## What the task requires
Every line in the data below that holds "faire" should be found and copied.

## Exercise input
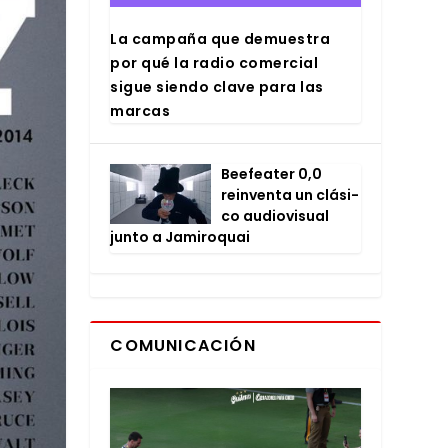
La cam­pa­ña que demues­tra
por qué la radio comer­cial
sigue sien­do cla­ve para las
mar­cas
Bee­fea­ter 0,0
rein­ven­ta un clá­si­
co audio­vi­sual
jun­to a Jami­ro­quai
COMUNICACIÓN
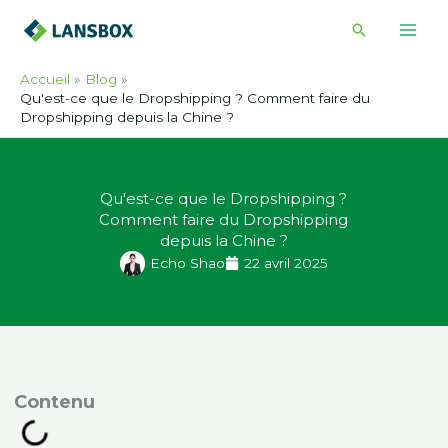
Skip
Recherche
to
content
Accueil
Blog
Qu'est-ce que le Dropshipping ? Comment faire du
Dropshipping depuis la Chine ?
Qu'est-ce que le Dropshipping ?
Comment faire du Dropshipping
depuis la Chine ?
Echo Shao
22 avril 2025
ontenu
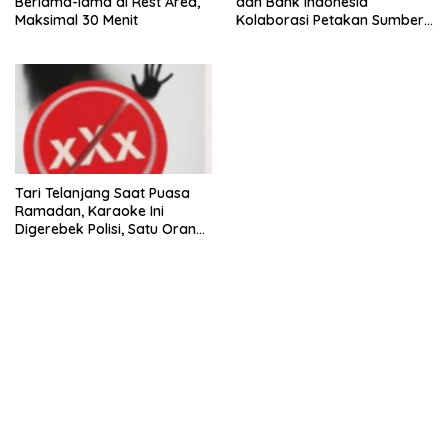
Berlama-lama di Rest Area,
dan Bank Indonesia
Maksimal 30 Menit
Kolaborasi Petakan Sumber
Ekonomi Baru
Tari Telanjang Saat Puasa
Ramadan, Karaoke Ini
Digerebek Polisi, Satu Orang
Ditetapkan Tersangka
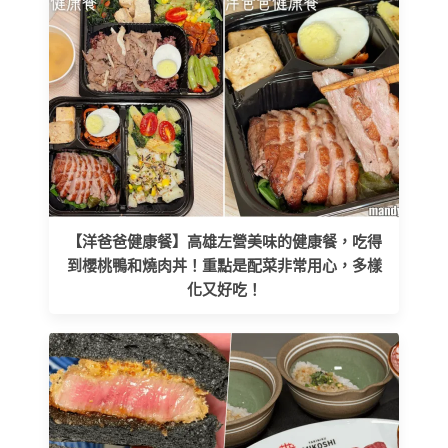
【洋爸爸健康餐】高雄左營美味的健康餐，吃得
到櫻桃鴨和燒肉丼！重點是配菜非常用心，多樣
化又好吃！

## Exercise solution
Qu'est-ce que le Dropshipping ? Comment faire du
Comment faire du Dropshipping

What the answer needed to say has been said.